The Crews read together, watched model videos, and shared ideas for improving the quality of student work during in person and virtual learning. At the end of the day, 85% of participants said they could describe how using models, critique, and descriptive feedback supports their students; 88% said they can identify strategies for creating a respectful and supportive culture for critique and feedback; and 84% said they can move beyond challenges and identify potential solutions to using models, critique and descriptive feedback with their students. Some other highlights included:
“It was really good to be in a group where they teach similar students to mine where we see similar challenges. I get hung up sometimes on the false idea that critiques, models, and descriptive feedback needs to look a certain way, but of course these things can be adapted to meet the needs of our students. Another take away for me was that this is a process that takes time. As mentioned in one of the videos, at first it seems children focus on the “I like” language at the beginning, but then as time goes on become more specific and helpful.”
“Sometimes you just need to be reminded that we can do this or that we are doing this. Keeping it simple works. I miss my in-person discussions with the kids. I came away with some good concrete ideas to do in my small groups with the kids.”
“Working with students based on where they are and helping them develop. Creating a portfolio of their work to show them their growth. Feedback isn’t about making your work “good”. It’s about adding detail, fine tuning, adjusting, etc. Establishing a rapport with students to create a positive and supportive environment to give and receive feedback.”

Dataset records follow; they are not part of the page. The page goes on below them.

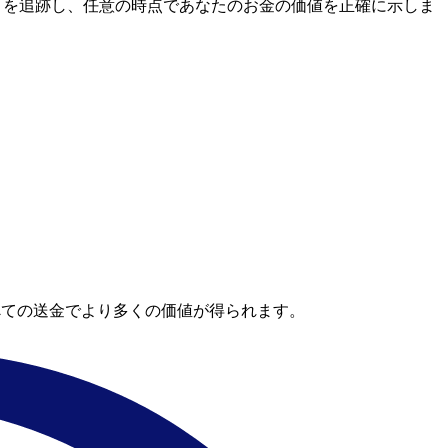
レートを追跡し、任意の時点であなたのお金の価値を正確に示しま
べての送金でより多くの価値が得られます。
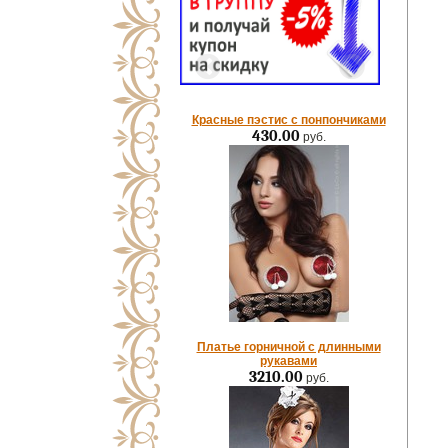
Красные пэстис с понпончиками
430.00
руб.
Платье горничной с длинными
рукавами
3210.00
руб.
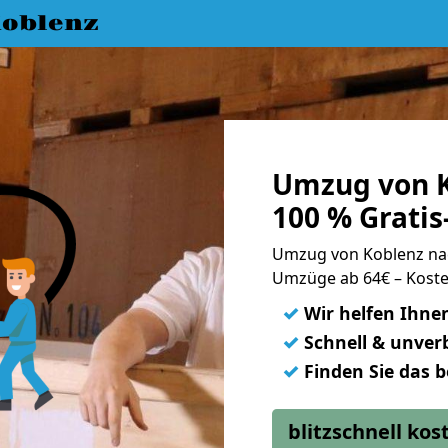
oblenz
Umzug von K
100 % Grati
Umzug von Koblenz na
Umzüge ab 64€ – Koste
✓
Wir helfen Ihne
✓
Schnell & unverb
✓
Finden Sie das 
blitzschnell ko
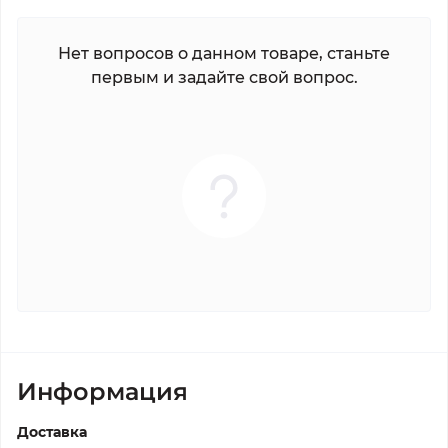
Нет вопросов о данном товаре, станьте
первым и задайте свой вопрос.
Информация
Доставка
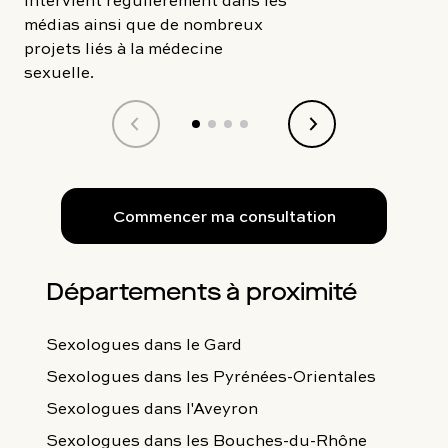
médias ainsi que de nombreux
projets liés à la médecine
sexuelle.
Commencer ma consultation
Départements à proximité
Sexologues
dans le Gard
Sexologues
dans les Pyrénées-Orientales
Sexologues
dans l'Aveyron
Sexologues
dans les Bouches-du-Rhône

The schools met again on February 1st 2021, and looked at student work from their own classrooms and from EL Education’s Models of Excellence. They discussed attributes of high-quality student work in order to achieve an understanding of what makes a piece of work high quality. This day also allowed a chance for teachers to discuss how the adult professional learning community has impacted student work and learning in their individual classrooms. After this session, 85% of participants said they can move beyond challenges and identify potential solutions to using models, critique and descriptive feedback with their students. One participant wrote, “I find the format of this PD to be very beneficial. Our Crew group is having some good discussion and the small size enables all of the participants to be engaged.” Another wrote, “This PD was a nice reminder about high-quality work. It has encouraged me to continue thinking about different ways to ensure that students have the opportunity to create quality work.” Others wrote about their discussions around the attributes of high quality work, “I have learned the specific details of HQW- Complexity, Craftsmanship, & Authenticity”
We started with the vision of giving teachers time and space to collaborate across the four schools. In the end, we created a new Crew of lifelong learners who came away with pages of notes on things to try in their classrooms and phones full of new contacts to share practices with, knowing they are not alone in this work, and as one teacher stated, “a renewed sense of purpose.” It takes a village to teach kids.